- Born: 20 March 1947 Singapore
- Alma mater: National University of Singapore ;
- Children: 4
- Awards: Bintang Jasa ;
- Position held: Singaporean Ambassador to Indonesia (1994–2006), Singaporean Ambassador to the Philippines (1990–1993)

= Edward Lee Kwong Foo =

Former Singaporean Ambassador

Edward Lee Kwong Foo is a former ambassador and businessman from Singapore. He completed his study at the National University of Singapore (Bachelor of Arts in History) in 1970.

==Career==
He started his career as a high commissioner to Brunei Darussalam (1984-1990). Following that, he served as Singapore's Ambassador to the Philippines from 1990 to 1993, and continued to be Singapore's Ambassador to Indonesia from 1994 to 2006. He supported Indonesia with humanitarian aid during the crisis in 1997/98.
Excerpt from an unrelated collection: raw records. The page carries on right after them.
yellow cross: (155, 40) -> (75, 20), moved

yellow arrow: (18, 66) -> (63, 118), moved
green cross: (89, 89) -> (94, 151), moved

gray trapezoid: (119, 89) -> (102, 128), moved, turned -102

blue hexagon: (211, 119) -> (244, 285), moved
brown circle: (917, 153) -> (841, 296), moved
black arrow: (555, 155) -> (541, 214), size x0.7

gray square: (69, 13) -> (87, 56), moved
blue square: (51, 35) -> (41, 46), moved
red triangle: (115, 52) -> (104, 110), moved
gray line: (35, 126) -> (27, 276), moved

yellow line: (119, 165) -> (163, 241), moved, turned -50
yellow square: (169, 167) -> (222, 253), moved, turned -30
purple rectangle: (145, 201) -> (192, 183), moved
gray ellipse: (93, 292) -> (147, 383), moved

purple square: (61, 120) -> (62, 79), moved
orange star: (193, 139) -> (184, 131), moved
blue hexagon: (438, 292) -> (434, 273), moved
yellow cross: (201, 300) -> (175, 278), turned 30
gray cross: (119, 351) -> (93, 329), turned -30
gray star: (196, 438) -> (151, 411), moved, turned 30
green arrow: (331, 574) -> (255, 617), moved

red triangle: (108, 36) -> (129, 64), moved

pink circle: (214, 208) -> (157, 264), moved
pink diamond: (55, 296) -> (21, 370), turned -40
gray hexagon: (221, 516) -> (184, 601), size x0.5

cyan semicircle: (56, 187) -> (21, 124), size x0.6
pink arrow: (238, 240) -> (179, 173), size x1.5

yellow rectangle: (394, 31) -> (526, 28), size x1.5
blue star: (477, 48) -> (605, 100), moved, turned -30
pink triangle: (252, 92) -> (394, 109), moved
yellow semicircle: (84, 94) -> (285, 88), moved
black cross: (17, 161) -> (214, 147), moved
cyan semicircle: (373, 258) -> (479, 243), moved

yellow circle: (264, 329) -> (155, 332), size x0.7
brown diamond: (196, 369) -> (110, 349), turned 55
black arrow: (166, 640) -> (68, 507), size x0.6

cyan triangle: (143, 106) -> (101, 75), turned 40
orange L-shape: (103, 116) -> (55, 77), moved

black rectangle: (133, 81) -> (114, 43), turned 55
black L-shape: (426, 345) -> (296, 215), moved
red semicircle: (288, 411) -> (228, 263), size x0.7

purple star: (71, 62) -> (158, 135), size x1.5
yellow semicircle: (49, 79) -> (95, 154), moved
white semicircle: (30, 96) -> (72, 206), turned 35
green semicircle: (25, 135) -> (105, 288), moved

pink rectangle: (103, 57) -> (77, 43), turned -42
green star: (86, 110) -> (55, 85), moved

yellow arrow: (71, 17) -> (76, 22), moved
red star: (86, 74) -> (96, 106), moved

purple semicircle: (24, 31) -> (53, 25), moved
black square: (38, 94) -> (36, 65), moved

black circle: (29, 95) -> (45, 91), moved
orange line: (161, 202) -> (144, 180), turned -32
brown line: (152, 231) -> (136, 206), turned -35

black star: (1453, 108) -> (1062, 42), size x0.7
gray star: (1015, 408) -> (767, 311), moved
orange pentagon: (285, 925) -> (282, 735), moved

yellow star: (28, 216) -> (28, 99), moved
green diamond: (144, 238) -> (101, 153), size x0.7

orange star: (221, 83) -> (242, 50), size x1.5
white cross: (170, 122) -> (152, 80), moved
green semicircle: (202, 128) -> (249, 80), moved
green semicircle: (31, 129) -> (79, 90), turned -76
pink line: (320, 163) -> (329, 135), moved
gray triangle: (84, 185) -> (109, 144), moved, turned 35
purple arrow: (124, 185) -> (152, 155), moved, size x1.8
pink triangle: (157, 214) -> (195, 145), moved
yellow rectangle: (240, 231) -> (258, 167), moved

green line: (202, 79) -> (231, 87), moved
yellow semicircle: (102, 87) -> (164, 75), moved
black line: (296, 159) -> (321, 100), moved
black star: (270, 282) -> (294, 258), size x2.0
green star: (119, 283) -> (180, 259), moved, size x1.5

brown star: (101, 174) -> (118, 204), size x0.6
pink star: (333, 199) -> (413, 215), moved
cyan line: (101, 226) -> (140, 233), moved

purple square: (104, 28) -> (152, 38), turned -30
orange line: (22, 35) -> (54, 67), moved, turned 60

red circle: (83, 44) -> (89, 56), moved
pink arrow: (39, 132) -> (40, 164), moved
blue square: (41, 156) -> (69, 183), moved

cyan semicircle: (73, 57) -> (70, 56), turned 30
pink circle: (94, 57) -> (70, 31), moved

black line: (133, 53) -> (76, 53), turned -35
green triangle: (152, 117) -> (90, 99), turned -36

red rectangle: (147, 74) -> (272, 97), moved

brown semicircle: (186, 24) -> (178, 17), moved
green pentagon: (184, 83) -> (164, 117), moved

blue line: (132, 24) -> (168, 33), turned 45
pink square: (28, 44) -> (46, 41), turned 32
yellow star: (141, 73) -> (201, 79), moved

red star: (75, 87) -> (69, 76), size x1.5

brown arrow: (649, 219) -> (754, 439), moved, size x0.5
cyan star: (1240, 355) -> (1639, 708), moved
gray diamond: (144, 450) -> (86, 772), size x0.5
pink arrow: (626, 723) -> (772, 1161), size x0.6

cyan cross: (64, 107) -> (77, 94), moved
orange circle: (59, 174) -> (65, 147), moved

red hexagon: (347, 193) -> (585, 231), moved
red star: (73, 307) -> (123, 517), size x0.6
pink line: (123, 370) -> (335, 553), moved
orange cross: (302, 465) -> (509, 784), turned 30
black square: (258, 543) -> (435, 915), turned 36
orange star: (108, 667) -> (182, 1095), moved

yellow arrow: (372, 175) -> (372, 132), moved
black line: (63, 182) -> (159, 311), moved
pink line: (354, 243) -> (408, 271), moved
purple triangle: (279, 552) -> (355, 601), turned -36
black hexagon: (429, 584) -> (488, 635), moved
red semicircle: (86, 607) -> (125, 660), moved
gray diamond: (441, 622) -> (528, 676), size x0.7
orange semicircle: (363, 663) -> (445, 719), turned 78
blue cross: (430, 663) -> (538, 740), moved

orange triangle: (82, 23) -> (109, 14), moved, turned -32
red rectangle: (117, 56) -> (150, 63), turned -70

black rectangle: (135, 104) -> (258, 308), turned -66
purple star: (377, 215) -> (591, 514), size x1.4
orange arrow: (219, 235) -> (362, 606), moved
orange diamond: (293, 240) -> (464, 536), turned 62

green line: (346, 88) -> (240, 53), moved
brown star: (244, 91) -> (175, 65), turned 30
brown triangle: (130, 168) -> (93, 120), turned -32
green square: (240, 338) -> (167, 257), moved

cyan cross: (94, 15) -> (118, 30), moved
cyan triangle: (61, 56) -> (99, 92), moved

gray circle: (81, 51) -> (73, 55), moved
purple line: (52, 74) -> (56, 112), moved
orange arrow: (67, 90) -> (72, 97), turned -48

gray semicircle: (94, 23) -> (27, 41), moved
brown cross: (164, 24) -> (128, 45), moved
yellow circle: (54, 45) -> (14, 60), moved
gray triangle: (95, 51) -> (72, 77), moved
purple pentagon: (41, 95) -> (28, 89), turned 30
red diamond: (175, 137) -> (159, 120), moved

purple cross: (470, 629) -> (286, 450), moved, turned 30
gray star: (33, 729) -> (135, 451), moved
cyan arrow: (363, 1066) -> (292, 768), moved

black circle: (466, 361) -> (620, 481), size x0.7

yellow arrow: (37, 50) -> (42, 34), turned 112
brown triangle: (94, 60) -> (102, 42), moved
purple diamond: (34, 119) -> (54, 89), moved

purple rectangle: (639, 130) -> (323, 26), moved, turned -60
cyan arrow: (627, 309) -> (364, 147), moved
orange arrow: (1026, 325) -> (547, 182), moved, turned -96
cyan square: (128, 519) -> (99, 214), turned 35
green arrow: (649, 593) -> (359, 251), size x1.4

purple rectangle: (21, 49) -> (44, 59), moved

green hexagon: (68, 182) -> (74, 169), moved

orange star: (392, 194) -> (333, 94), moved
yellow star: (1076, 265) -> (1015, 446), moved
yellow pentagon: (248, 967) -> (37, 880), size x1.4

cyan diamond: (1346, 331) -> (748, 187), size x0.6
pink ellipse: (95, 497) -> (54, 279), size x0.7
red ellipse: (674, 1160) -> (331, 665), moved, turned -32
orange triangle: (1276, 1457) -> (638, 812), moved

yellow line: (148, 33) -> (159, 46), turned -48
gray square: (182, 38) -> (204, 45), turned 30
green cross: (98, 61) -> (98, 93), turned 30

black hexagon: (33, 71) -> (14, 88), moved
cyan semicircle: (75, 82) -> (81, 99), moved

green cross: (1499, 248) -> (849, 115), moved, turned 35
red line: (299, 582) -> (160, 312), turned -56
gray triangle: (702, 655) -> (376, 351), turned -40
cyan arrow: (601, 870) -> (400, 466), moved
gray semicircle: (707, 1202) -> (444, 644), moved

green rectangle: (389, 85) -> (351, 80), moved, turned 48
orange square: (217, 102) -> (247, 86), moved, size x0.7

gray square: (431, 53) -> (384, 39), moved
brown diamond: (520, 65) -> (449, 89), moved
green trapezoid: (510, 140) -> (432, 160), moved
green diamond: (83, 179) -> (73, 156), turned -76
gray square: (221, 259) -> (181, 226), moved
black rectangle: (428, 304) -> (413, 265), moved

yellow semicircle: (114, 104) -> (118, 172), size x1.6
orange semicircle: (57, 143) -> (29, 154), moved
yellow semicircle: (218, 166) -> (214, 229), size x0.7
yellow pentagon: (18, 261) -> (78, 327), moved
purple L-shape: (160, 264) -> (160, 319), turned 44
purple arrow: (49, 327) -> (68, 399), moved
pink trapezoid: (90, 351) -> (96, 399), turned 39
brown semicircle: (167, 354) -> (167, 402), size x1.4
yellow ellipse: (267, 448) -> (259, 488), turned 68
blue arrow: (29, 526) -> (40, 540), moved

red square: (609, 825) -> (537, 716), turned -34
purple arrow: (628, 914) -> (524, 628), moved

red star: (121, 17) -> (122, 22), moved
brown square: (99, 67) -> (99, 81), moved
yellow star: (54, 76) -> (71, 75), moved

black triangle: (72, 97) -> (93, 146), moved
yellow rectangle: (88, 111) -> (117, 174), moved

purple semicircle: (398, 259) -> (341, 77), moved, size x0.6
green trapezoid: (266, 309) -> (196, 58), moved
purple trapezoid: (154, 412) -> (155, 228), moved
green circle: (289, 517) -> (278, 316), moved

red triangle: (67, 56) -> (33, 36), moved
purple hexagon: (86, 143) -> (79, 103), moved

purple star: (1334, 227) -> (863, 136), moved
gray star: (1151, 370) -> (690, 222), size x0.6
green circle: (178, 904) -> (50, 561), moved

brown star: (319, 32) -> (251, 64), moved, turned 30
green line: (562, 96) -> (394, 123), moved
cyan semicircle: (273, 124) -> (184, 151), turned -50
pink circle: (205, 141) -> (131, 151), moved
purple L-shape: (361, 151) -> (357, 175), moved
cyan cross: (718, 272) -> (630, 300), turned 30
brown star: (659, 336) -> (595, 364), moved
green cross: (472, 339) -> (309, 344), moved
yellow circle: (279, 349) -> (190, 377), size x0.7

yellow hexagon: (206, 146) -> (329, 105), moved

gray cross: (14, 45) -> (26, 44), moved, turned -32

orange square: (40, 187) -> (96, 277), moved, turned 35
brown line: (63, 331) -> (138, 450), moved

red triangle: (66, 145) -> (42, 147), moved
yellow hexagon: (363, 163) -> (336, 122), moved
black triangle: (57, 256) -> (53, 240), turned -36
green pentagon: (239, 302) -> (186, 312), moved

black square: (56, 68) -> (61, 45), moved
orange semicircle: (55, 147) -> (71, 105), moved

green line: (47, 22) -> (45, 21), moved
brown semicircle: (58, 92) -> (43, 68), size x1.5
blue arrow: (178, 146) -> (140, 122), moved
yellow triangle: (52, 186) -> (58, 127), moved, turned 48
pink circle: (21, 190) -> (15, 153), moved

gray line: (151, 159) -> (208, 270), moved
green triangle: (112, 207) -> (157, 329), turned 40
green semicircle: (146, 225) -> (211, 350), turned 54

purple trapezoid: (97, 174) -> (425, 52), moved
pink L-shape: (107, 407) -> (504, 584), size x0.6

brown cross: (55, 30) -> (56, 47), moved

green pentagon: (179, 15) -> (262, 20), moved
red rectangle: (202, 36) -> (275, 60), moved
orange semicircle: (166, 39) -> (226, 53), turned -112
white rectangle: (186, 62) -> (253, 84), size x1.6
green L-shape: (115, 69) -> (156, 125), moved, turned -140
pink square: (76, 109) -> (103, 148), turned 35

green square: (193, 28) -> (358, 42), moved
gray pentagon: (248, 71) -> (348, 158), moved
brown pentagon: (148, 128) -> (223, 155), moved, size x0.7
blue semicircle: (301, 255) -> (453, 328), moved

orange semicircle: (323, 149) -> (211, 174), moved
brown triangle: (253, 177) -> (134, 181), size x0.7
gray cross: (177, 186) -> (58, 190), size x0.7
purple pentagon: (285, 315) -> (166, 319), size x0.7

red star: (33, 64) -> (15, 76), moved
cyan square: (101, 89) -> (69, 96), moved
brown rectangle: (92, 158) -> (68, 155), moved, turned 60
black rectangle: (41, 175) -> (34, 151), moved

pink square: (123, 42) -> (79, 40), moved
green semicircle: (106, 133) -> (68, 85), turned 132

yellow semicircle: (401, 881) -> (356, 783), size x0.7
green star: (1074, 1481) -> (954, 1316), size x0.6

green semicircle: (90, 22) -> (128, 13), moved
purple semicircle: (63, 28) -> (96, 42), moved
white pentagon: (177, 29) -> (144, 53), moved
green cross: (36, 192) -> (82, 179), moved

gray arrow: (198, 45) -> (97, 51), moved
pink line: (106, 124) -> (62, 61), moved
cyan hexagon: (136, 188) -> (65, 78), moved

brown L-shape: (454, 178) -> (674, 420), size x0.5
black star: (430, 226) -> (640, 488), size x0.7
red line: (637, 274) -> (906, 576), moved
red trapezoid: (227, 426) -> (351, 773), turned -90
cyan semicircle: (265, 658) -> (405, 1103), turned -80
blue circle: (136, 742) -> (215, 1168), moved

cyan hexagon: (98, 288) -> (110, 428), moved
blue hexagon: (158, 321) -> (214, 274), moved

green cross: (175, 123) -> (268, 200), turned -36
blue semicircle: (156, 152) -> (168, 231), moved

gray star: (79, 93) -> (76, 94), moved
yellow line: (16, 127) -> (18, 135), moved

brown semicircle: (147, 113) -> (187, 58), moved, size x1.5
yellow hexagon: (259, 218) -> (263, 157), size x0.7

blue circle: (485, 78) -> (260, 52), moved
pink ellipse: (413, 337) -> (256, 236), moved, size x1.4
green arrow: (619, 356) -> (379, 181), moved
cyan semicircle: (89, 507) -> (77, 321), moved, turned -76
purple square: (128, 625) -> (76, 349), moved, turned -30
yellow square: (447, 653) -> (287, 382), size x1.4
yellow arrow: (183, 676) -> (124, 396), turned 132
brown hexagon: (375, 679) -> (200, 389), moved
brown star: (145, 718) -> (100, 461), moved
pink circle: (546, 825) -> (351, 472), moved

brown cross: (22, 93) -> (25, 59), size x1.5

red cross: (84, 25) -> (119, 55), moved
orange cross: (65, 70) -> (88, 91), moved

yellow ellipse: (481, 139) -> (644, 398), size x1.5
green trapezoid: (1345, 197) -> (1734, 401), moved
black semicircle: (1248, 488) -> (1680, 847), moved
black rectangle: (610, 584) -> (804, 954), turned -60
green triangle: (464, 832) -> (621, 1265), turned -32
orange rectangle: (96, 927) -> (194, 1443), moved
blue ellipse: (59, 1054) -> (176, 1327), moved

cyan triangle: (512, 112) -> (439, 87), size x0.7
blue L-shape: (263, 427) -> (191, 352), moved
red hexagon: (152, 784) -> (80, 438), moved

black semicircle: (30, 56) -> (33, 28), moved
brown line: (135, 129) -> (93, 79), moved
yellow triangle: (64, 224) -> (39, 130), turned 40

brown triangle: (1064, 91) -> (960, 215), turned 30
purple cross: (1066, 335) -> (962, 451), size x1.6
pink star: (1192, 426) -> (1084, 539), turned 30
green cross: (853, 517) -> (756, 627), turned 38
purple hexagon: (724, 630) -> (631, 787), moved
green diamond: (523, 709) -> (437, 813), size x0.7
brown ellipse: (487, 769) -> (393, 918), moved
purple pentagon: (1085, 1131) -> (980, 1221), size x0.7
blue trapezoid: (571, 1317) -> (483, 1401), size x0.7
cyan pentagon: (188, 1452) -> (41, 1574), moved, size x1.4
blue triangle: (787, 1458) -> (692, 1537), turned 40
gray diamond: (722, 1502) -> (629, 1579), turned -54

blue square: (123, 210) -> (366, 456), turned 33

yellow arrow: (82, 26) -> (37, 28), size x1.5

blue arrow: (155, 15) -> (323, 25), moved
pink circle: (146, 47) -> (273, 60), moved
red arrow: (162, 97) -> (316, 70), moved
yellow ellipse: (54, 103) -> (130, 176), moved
He is on the board of two Singaporean public companies: Indofood Agri Resources and QAF as well the Indonesian food production company Dermaga Perkasa Pratama.

==Awards==
- 1993: Order of Sikatuna, Grand Cross by the Government of the Philippines
- 2007: Bintang Jasa Utama (First Class Order of Service Award) from the Indonesian government for the improvement of bilateral relationship between Singapore and Indonesia.